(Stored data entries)
=== Section Start ===
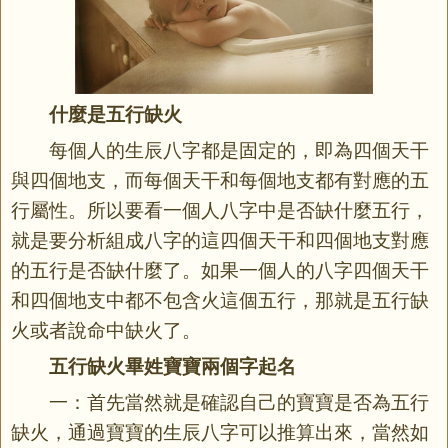
什麼是五行缺火
每個人的生辰八字都是固定的，即為四個天干
與四個地支，而每個天干和每個地支都有對應的五
行屬性。所以要看一個人八字中是否缺什麼五行，
就是要分析組成八字的這四個天干和四個地支對應
的五行是否缺什麼了。如果一個人的八字四個天干
和四個地支中都不包含火這個五行，那就是五行缺
火或者說命中缺火了。
五行缺火畢姓寶寶兩個字起名
一：首先當然就是確認自己的寶寶是否為五行
缺火，通過寶寶的生辰八字可以推算出來，當然如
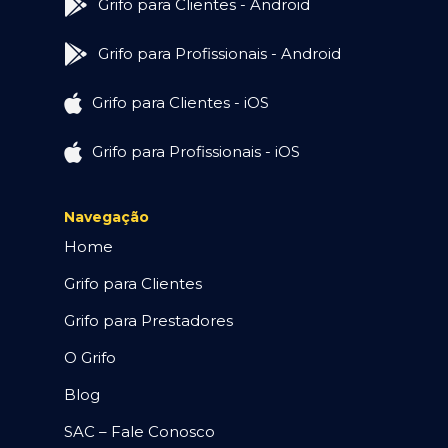
Grifo para Clientes - Android
Grifo para Profissionais - Android
Grifo para Clientes - iOS
Grifo para Profissionais - iOS
Navegação
Home
Grifo para Clientes
Grifo para Prestadores
O Grifo
Blog
SAC – Fale Conosco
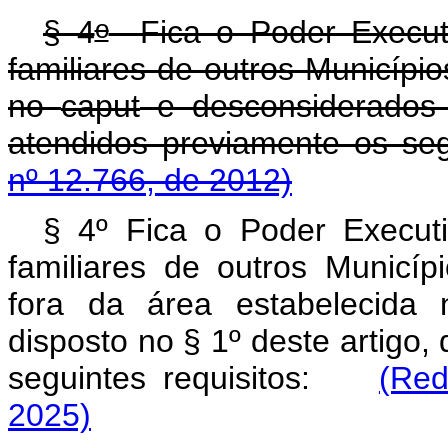
o
§ 4
Fica o Poder Executivo
familiares de outros Município
no
caput
e desconsiderados 
atendidos previamente os seg
nº 12.766, de 2012)
§ 4º Fica o Poder Executiv
familiares de outros Municíp
fora da área estabelecida 
disposto no § 1º deste artigo
seguintes requisitos:
(Red
2025)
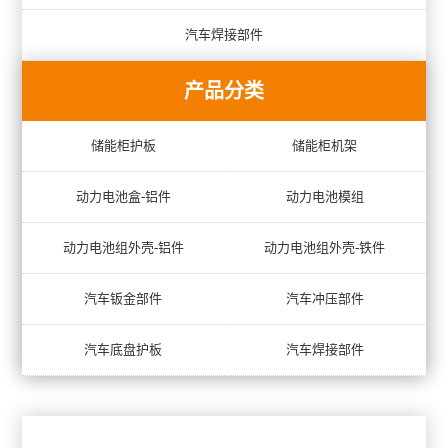
汽车焊接部件
产品分类
储能柜护板
储能柜机架
动力电池盒-铝件
动力电池模组
动力电池组外壳-铝件
动力电池组外壳-铁件
汽车钣金部件
汽车冲压部件
汽车底盘护板
汽车焊接部件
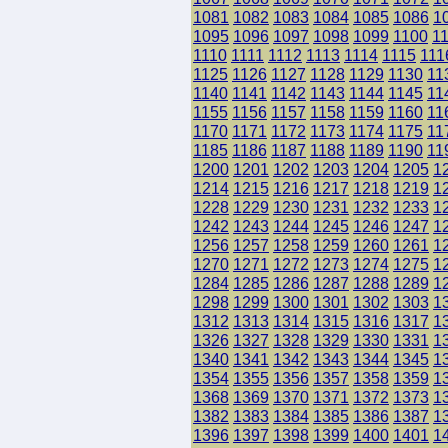
1081
1082
1083
1084
1085
1086
1
1095
1096
1097
1098
1099
1100
1
1110
1111
1112
1113
1114
1115
111
1125
1126
1127
1128
1129
1130
11
1140
1141
1142
1143
1144
1145
11
1155
1156
1157
1158
1159
1160
11
1170
1171
1172
1173
1174
1175
11
1185
1186
1187
1188
1189
1190
11
1200
1201
1202
1203
1204
1205
1
1214
1215
1216
1217
1218
1219
1
1228
1229
1230
1231
1232
1233
1
1242
1243
1244
1245
1246
1247
1
1256
1257
1258
1259
1260
1261
1
1270
1271
1272
1273
1274
1275
1
1284
1285
1286
1287
1288
1289
1
1298
1299
1300
1301
1302
1303
1
1312
1313
1314
1315
1316
1317
1
1326
1327
1328
1329
1330
1331
1
1340
1341
1342
1343
1344
1345
1
1354
1355
1356
1357
1358
1359
1
1368
1369
1370
1371
1372
1373
1
1382
1383
1384
1385
1386
1387
1
1396
1397
1398
1399
1400
1401
1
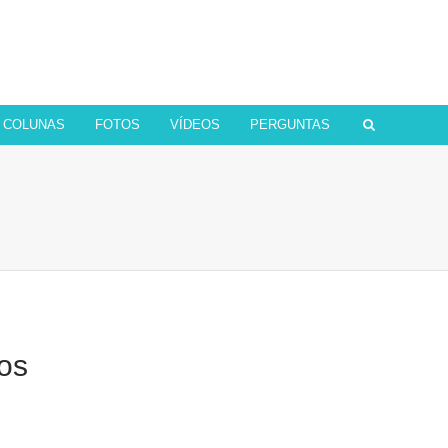
COLUNAS
FOTOS
VÍDEOS
PERGUNTAS
los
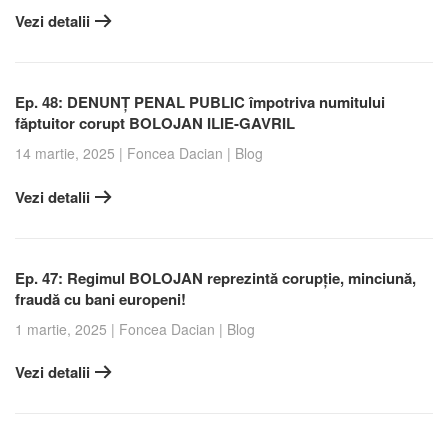
Vezi detalii
Ep. 48: DENUNȚ PENAL PUBLIC împotriva numitului
făptuitor corupt BOLOJAN ILIE-GAVRIL
14 martie, 2025
|
Foncea Dacian
|
Blog
Vezi detalii
Ep. 47: Regimul BOLOJAN reprezintă corupție, minciună,
fraudă cu bani europeni!
1 martie, 2025
|
Foncea Dacian
|
Blog
Vezi detalii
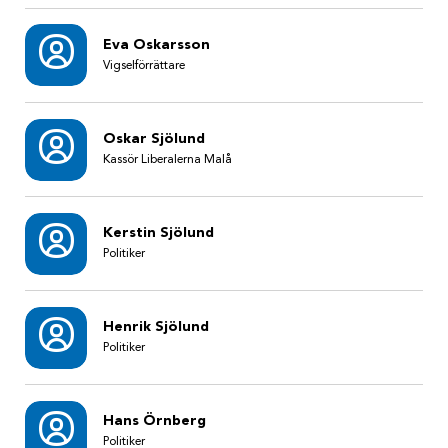
Eva Oskarsson
Vigselförrättare
Oskar Sjölund
Kassör Liberalerna Malå
Kerstin Sjölund
Politiker
Henrik Sjölund
Politiker
Hans Örnberg
Politiker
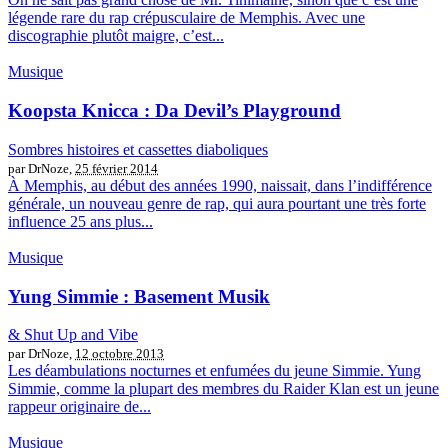
légende rare du rap crépusculaire de Memphis. Avec une
discographie plutôt maigre, c’est...
Musique
Koopsta Knicca : Da Devil’s Playground
Sombres histoires et cassettes diaboliques
par DrNoze,
25 février 2014
À Memphis, au début des années 1990, naissait, dans l’indifférence
générale, un nouveau genre de rap, qui aura pourtant une très forte
influence 25 ans plus...
Musique
Yung Simmie : Basement Musik
& Shut Up and Vibe
par DrNoze,
12 octobre 2013
Les déambulations nocturnes et enfumées du jeune Simmie. Yung
Simmie, comme la plupart des membres du Raider Klan est un jeune
rappeur originaire de...
Musique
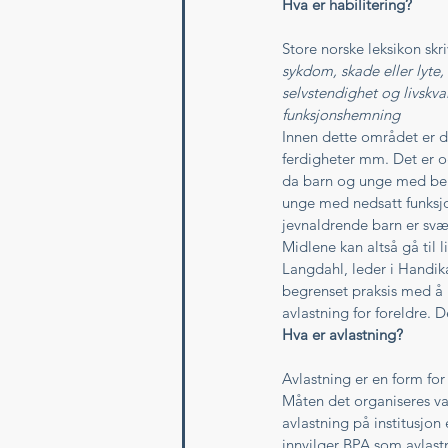
Hva er habilitering?
Store norske leksikon skri
sykdom, skade eller lyte,
selvstendighet og livskv
funksjonshemning
Innen dette området er det
ferdigheter mm. Det er o
da barn og unge med behov
unge med nedsatt funksj
jevnaldrende barn er svæ
Midlene kan altså gå til l
Langdahl, leder i Handi
begrenset praksis med å i
avlastning for foreldre. De
Hva er avlastning?
Avlastning er en form fo
Måten det organiseres va
avlastning på institusjo
innvilger BPA som avlastn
=== Section End ===
=== WHAT YOU NEED TO DO ===
Copy every record exactly, leaving the pictures out.

=== WRITTEN SOLUTION ===
什麼是五行缺火
每個人的生辰八字都是固定的，即為四個天干
與四個地支，而每個天干和每個地支都有對應的五
行屬性。所以要看一個人八字中是否缺什麼五行，
就是要分析組成八字的這四個天干和四個地支對應
的五行是否缺什麼了。如果一個人的八字四個天干
和四個地支中都不包含火這個五行，那就是五行缺
火或者說命中缺火了。
五行缺火畢姓寶寶兩個字起名
一：首先當然就是確認自己的寶寶是否為五行
缺火，通過寶寶的生辰八字可以推算出來，當然如
Grifo para Clientes - Android
Grifo para Profissionais - Android
Grifo para Clientes - iOS
Grifo para Profissionais - iOS
Navegação
Home
Grifo para Clientes
Grifo para Prestadores
O Grifo
Blog
SAC – Fale Conosco
o
§ 4
Fica o Poder Executivo
familiares de outros Município
no
caput
e desconsiderados 
atendidos previamente os seg
nº 12.766, de 2012)
§ 4º Fica o Poder Executiv
familiares de outros Municíp
fora da área estabelecida 
disposto no § 1º deste artigo
seguintes requisitos:
(Red
2025)
汽车焊接部件
产品分类
储能柜护板
储能柜机架
动力电池盒-铝件
动力电池模组
动力电池组外壳-铝件
动力电池组外壳-铁件
汽车钣金部件
汽车冲压部件
汽车底盘护板
汽车焊接部件
1081
1082
1083
1084
1085
1086
1
1095
1096
1097
1098
1099
1100
1
1110
1111
1112
1113
1114
1115
111
1125
1126
1127
1128
1129
1130
11
1140
1141
1142
1143
1144
1145
11
1155
1156
1157
1158
1159
1160
11
1170
1171
1172
1173
1174
1175
11
1185
1186
1187
1188
1189
1190
11
1200
1201
1202
1203
1204
1205
1
1214
1215
1216
1217
1218
1219
1
1228
1229
1230
1231
1232
1233
1
1242
1243
1244
1245
1246
1247
1
1256
1257
1258
1259
1260
1261
1
1270
1271
1272
1273
1274
1275
1
1284
1285
1286
1287
1288
1289
1
1298
1299
1300
1301
1302
1303
1
1312
1313
1314
1315
1316
1317
1
1326
1327
1328
1329
1330
1331
1
1340
1341
1342
1343
1344
1345
1
1354
1355
1356
1357
1358
1359
1
1368
1369
1370
1371
1372
1373
1
1382
1383
1384
1385
1386
1387
1
1396
1397
1398
1399
1400
1401
1
COLUNAS
FOTOS
VÍDEOS
PERGUNTAS
los
Vezi detalii
Ep. 48: DENUNȚ PENAL PUBLIC împotriva numitului
făptuitor corupt BOLOJAN ILIE-GAVRIL
14 martie, 2025
|
Foncea Dacian
|
Blog
Vezi detalii
Ep. 47: Regimul BOLOJAN reprezintă corupție, minciună,
fraudă cu bani europeni!
1 martie, 2025
|
Foncea Dacian
|
Blog
Vezi detalii
Eva Oskarsson
Vigselförrättare
Oskar Sjölund
Kassör Liberalerna Malå
Kerstin Sjölund
Politiker
Henrik Sjölund
Politiker
Hans Örnberg
Politiker
légende rare du rap crépusculaire de Memphis. Avec une
discographie plutôt maigre, c’est...
Musique
Koopsta Knicca : Da Devil’s Playground
Sombres histoires et cassettes diaboliques
par DrNoze,
25 février 2014
À Memphis, au début des années 1990, naissait, dans l’indifférence
générale, un nouveau genre de rap, qui aura pourtant une très forte
influence 25 ans plus...
Musique
Yung Simmie : Basement Musik
& Shut Up and Vibe
par DrNoze,
12 octobre 2013
Les déambulations nocturnes et enfumées du jeune Simmie. Yung
Simmie, comme la plupart des membres du Raider Klan est un jeune
rappeur originaire de...
Musique
Hva er habilitering?
Store norske leksikon skri
sykdom, skade eller lyte,
selvstendighet og livskv
funksjonshemning
Innen dette området er det
ferdigheter mm. Det er o
da barn og unge med behov
unge med nedsatt funksj
jevnaldrende barn er svæ
Midlene kan altså gå til l
Langdahl, leder i Handi
begrenset praksis med å i
avlastning for foreldre. De
Hva er avlastning?
Avlastning er en form fo
Måten det organiseres va
avlastning på institusjo
innvilger BPA som avlastn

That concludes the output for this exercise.